Эта вполне праздная мысль не оставляла меня все время, когда я впервые осматривал кухню, мысленно приспосабливая ее под печатный цех.
Приземистая несокрушимая твердыня сокрушенного кулацкого могущества, облупленная, источенная дождем и ветром, выглядела довольно внушительно. Особенно впечатляла крыша, толстая, почти плоская. Сделана она из соломы, пропитанной глиной и глиной же обмазана. Такой кровле ничего не страшно: ни дожди, ни пожары, и, кроме всего, она так густо поросла полынью и бурьяном, что на ней можно было пасти коз.
Наружный осмотр вполне удовлетворил меня, и я шагнул под навес перед входом. Тут вместо крыльца лежал большой плоский камень, дальше — низкая дверь, и вот я уже в самой кухне.
Не сразу из мрака начали выступать крупные, а потом и мелкие детали: огромная в четверть хаты печь, на которой в ненастье могли угреться человек десять; потолок, тоже двускатный, как и крыша; давно не беленные балки над самой головой: посредине — вбитые в земляной пол три столбика — все, что осталось от большого стола, — столешницу и четвертую ногу кто-то выломал и унес. А вот лампу не заметили, маленькая, из зеленого стекла, висит на проржавевшей проволочной подвеске. Под ногами загремела искореженная самоварная труба.
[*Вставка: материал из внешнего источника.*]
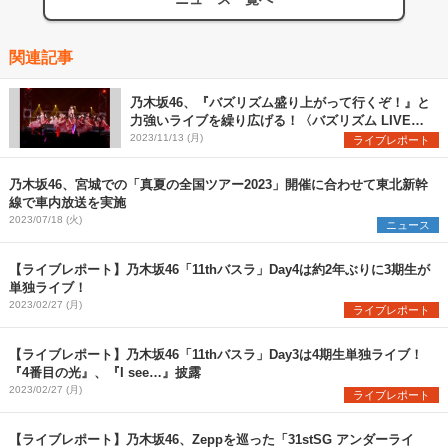
関連記事
乃木坂46、『バズリズム盛り上がって行くぞ！』と
力強いライブを繰り広げる！〈バズリズム LIVE
2023〉
2023/11/13 (月)
ライブレポート
乃木坂46、宮城での「真夏の全国ツアー2023」開催に合わせて東北新幹
線で車内放送を実施
2023/07/18 (火)
ニュース
【ライブレポート】乃木坂46「11thバスラ」Day4は約2年ぶりに3期生が
単独ライブ！
2023/02/27 (月)
ライブレポート
【ライブレポート】乃木坂46「11thバスラ」Day3は4期生単独ライブ！
『4番目の光』、『I see…』披露
2023/02/27 (月)
ライブレポート
【ライブレポート】乃木坂46、Zeppを巡った「31stSG アンダーライ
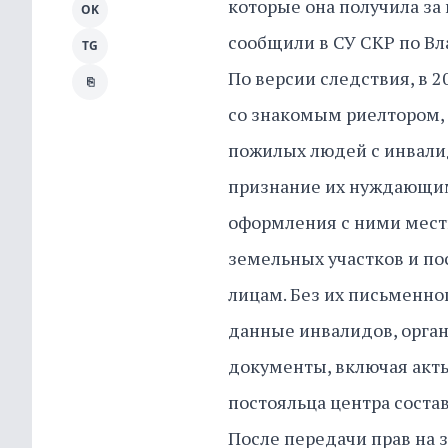
которые она получила за
OK
сообщили в СУ СКР по Вл
TG
По версии следствия, в 
⎘
со знакомым риелтором,
пожилых людей с инвалид
признание их нуждающи
оформления с ними мест
земельных участков и п
лицам. Без их письменно
данные инвалидов, органи
документы, включая акты
постояльца центра составл
После передачи прав на 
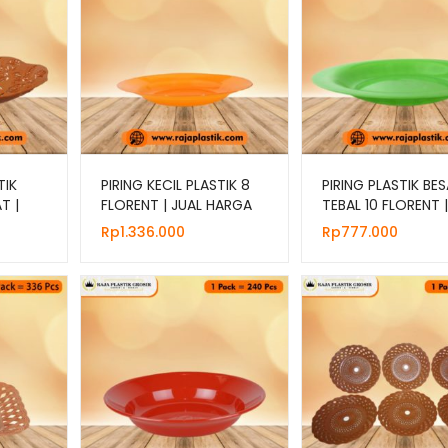
TIK
PIRING KECIL PLASTIK 8
PIRING PLASTIK BE
T |
FLORENT | JUAL HARGA
TEBAL 10 FLORENT |
IR
GROSIR
HARGA GROSIR
Rp
1.336.000
Rp
777.000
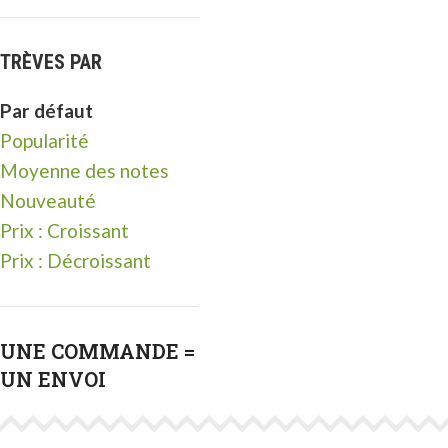
TRÈVES PAR
Par défaut
Popularité
Moyenne des notes
Nouveauté
Prix : Croissant
Prix : Décroissant
UNE COMMANDE =
UN ENVOI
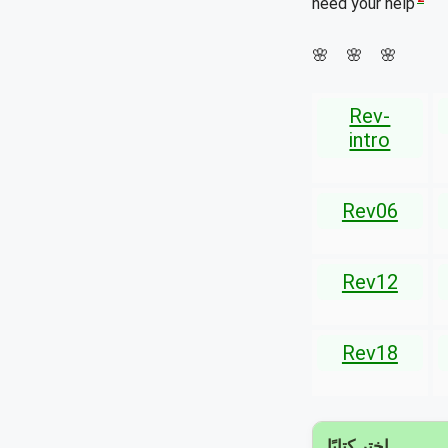
need your help
🌸 🌸 🌸
Rev-
intro
Rev06
Rev12
Rev18
اختر كتابًا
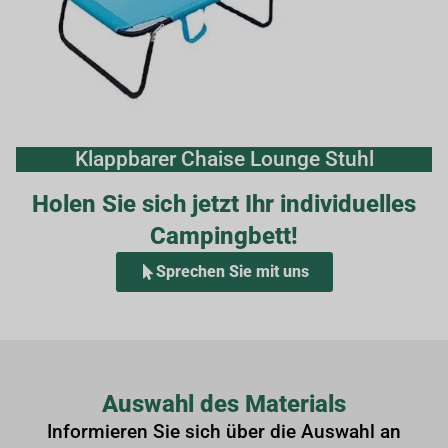
Klappbarer Chaise Lounge Stuhl
Holen Sie sich jetzt Ihr individuelles
Campingbett!
Sprechen Sie mit uns
Auswahl des Materials
Informieren Sie sich über die Auswahl an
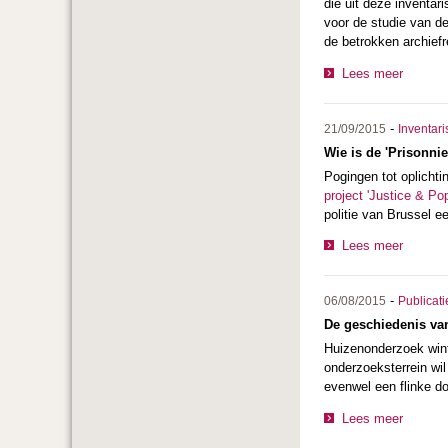
die uit deze inventar
voor de studie van d
de betrokken archiefre
Lees meer
-
21/09/2015
Inventari
Wie is de 'Prisonni
Pogingen tot oplicht
project 'Justice & Po
politie van Brussel 
Lees meer
-
06/08/2015
Publicati
De geschiedenis va
Huizenonderzoek wint a
onderzoeksterrein wil
evenwel een flinke dos
Lees meer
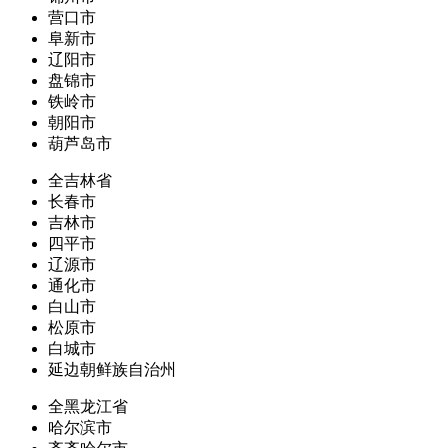
营口市
阜新市
辽阳市
盘锦市
铁岭市
朝阳市
葫芦岛市
全吉林省
长春市
吉林市
四平市
辽源市
通化市
白山市
松原市
白城市
延边朝鲜族自治州
全黑龙江省
哈尔滨市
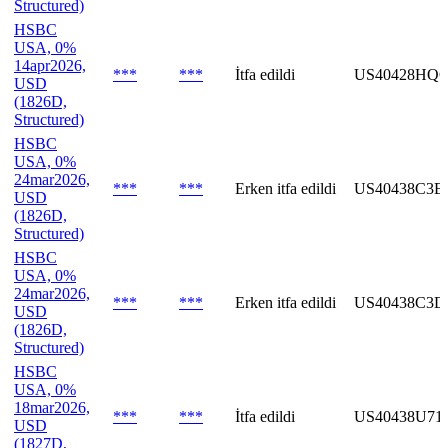
Structured)
HSBC
USA, 0%
14apr2026,
***
***
İtfa edildi
US40428HQC
USD
(1826D,
Structured)
HSBC
USA, 0%
24mar2026,
***
***
Erken itfa edildi
US40438C3E
USD
(1826D,
Structured)
HSBC
USA, 0%
24mar2026,
***
***
Erken itfa edildi
US40438C3D
USD
(1826D,
Structured)
HSBC
USA, 0%
18mar2026,
***
***
İtfa edildi
US40438U71
USD
(1827D,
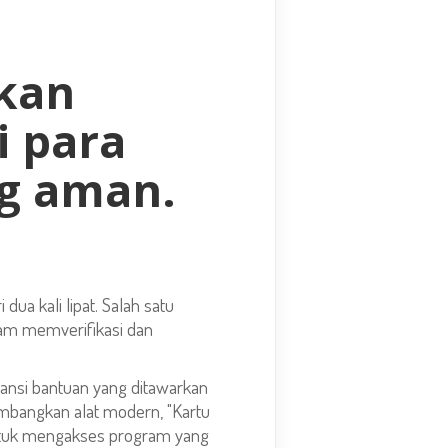
kan
i para
ng aman.
ua kali lipat. Salah satu
lam memverifikasi dan
ansi bantuan yang ditawarkan
mbangkan alat modern, "Kartu
untuk mengakses program yang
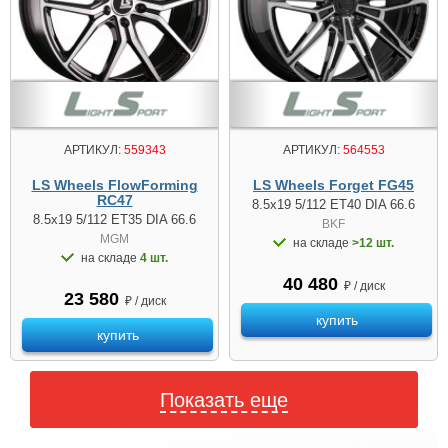
АРТИКУЛ:
559343
АРТИКУЛ:
564553
LS Wheels FlowForming
LS Wheels Forget FG45
RC47
8.5x19 5/112 ET40 DIA 66.6
8.5x19 5/112 ET35 DIA 66.6
BKF
MGM
на складе
>12 шт.
на складе
4 шт.
40 480
₽ / диск
23 580
₽ / диск
купить
купить
Показать еще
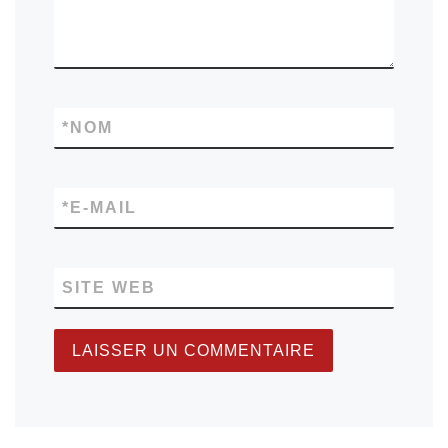
*
NOM
*
E-MAIL
SITE WEB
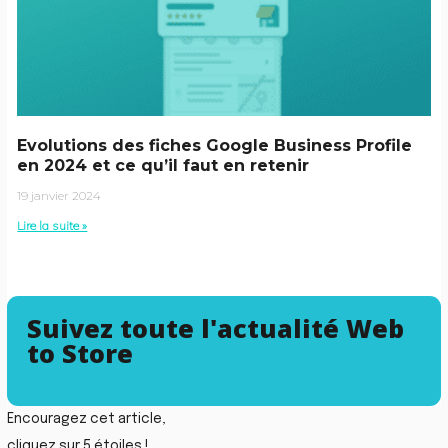
Evolutions des fiches Google Business Profile
en 2024 et ce qu’il faut en retenir
19 janvier 2024
Lire la suite »
Suivez toute l'actualité Web
to Store
Encouragez cet article,
cliquez sur 5 étoiles !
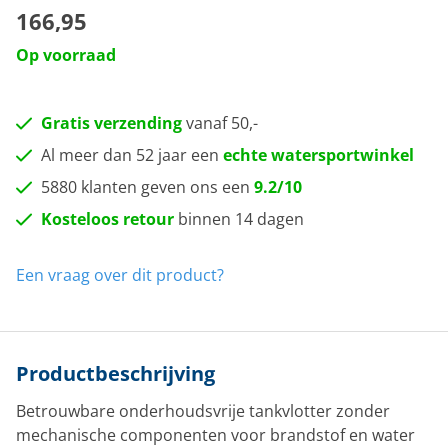
166,95
Op voorraad
Gratis verzending
vanaf 50,-
Al meer dan 52 jaar een
echte watersportwinkel
5880 klanten geven ons een
9.2/10
Kosteloos retour
binnen 14 dagen
Een vraag over dit product?
Productbeschrijving
Betrouwbare onderhoudsvrije tankvlotter zonder
mechanische componenten voor brandstof en water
Вот и все. Осматривать больше нечего. Но я еще постоял, вдыхая тленный запах давно остывшей золы и чуть слышный, вездесущий запах полыни, горьковатый, как запах прошедшего, всегда дремлющий под старыми крышами нежилых зданий. Здесь он ближе и ощутимее, чем в залах музеев, специально оборудованных мод жилище прошлого. Здесь живут тени предков, они обступают тебя, и ты на какое-то время ощущаешь и себя участником неведомой жизни.
Так я подумал, почему-то вздыхая в ожидании, когда оживут тени здешних предков, духи-хранители старой жизни. И дождался: они ожили. Это произошло через несколько дней, когда разобрали чудовищную лень и из этого кирпича сложили голландку для обогрева и фундамент под печатную машину и когда печатник Сашка Капаев сварил мучной клейстер, необходимый ему для приправы газетных полос. Ожили тараканы и полезли из всех щелей и сразу как ни в чем не бывало начали жрать закисающий клейстер. Лютые морозы, многолетнюю бескормицу — все они пережили, перенесли, эти грязно-рыжие духи-хранители старого уклада ушедшей жизни.